- Promotional poster
- Genre: Drama Romance Inspirational fiction
- Developed by: Arunabh Kumar; Harish Peddinti;
- Story by: Arunabh Kumar; Harish Peddinti; Khushbu Baid; Tatsat Pandey;
- Directed by: Pratish Mehta
- Starring: Ahsaas Channa; Gyanendra Tripathi; Anmol Kajani; Prit Kamani; Rohan Joshi; Aishwarya Ojha;
- Theme music composer: Neog; Ravi Ra;
- Country of origin: India
- Original language: Hindi
- No. of seasons: 2
- No. of episodes: 10

Production
- Producer: Arunabh Kumar
- Cinematography: Ashwin Kadamboor
- Editor: Akash Bundhoo
- Camera setup: Multi-camera
- Running time: 34–44 minutes
- Production company: The Viral Fever (TVF)

Original release
- Network: Amazon Mini TV MX Player
- Release: 25 July 2023 – 27 August 2025

= Half CA =

Indian drama television series

Half CA is an Indian Hindi-language Inspirational fiction and drama television series produced by The Viral Fever (TVF). The series features Ahsaas Channa, Gyanendra Tripathi, Anmol Kajani, Prit Kamani, Rohan Joshi and Aishwarya Ojha.
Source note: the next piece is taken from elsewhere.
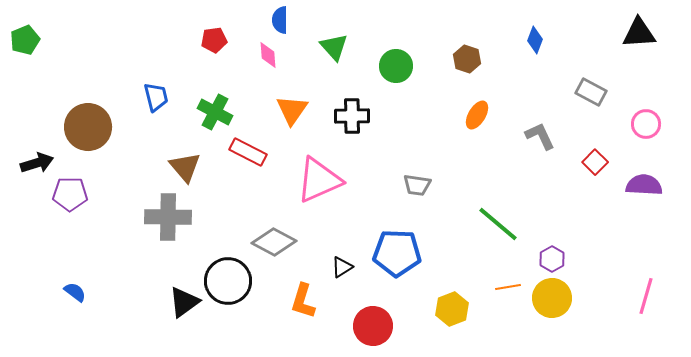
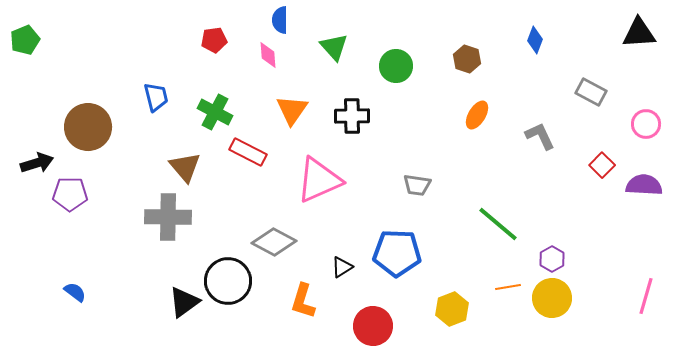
red square at (595, 162): moved 7 px right, 3 px down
Its first season premiered on Amazon Mini TV on 25 July 2023. A second season premiered on both Amazon Mini TV and MX Player on 27 August 2025.

==Synopsis==
The series revolves around the challenges and experiences faced by Chartered Accountancy students in India. It mainly focuses on the lives of Neeraj and Archie and the challenges faced by them as CA students. The new phase of life that Archie and her best friend Vishal face in their B.com and CA journeys and Neeraj who has a pressure of family and constantly failing but the inspiration to never give up with his friend Archie.

==Cast==
- Ahsaas Channa as Archie Mehta
- Gyanendra Tripathi as CA Niraj Goyal
- Anmol Kajani as Vishal Jain
- Prit Kamani as Tejas Kaushik, Archie's boyfriend
- Rohan Joshi as Parth Nyati
- Aishwarya Ojha as Kavya, CS aspirant and Niraj's ex-girlfriend
- Brij Bhushan Shukla as Shreedhar Sir
- Manu Bisht as Disha
- Hardik Sangani as Bhumik
- Neeraj Sood as Mr. Goyal, Niraj's father
- Madhu Sachdeva as Niraj's mother
- Sanika Amit as Archie's friend
- Sam Mohan as CA Saurabh Shah
- Paramveer Cheema as CA Ritesh Lalwani

==Episodes==

| Season | Episodes |  | Originally released |  |
|---|---|---|---|---|
| 1 | 5 |  | July 25, 2023 |  |
| 2 | 5 |  | August 27, 2025 |  |

=== Season 1 (2023) ===

| No. overall | No. in season | Title | Original release date |
|---|---|---|---|
| 1 | 1 | "CA Kyun Karna Hai?" | July 25, 2023 |
| 2 | 2 | "Overhead Expenses" | July 25, 2023 |
| 3 | 3 | "Write Off" | July 25, 2023 |
| 4 | 4 | "Group 1 Group 2" | July 25, 2023 |
| 5 | 5 | "Balance Sheet" | July 25, 2023 |

=== Season 2 (2025) ===

| No. overall | No. in season | Title | Original release date |
|---|---|---|---|
| 6 | 1 | "New Account" | August 27, 2025 |
| 7 | 2 | "Orientation" | August 27, 2025 |
| 8 | 3 | "Reconciliation" | August 27, 2025 |
| 9 | 4 | "Articleship Vs. Exams" | August 27, 2025 |
| 10 | 5 | "Balancing Figures" | August 27, 2025 |

==Production==
The series was announced by The Viral Fever (TVF) for Amazon Mini TV. Ahsaas Channa, Gyanendra Tripathi, Anmol Kajani, Prit Kamani and Rohan Joshi were signed as the lead. Ahsaas Channa collaborated with ClearTax to promote awareness about Income Tax Return (ITR) filing.

Its second season was announced on 1 July 2024 and premiered on 27 August 2025.

==Reception==
Sunidhi Prajapat of OTT Play rated the series 3/5 stars. Archika Khurana of The Times of India rated the series 3.5/5 stars.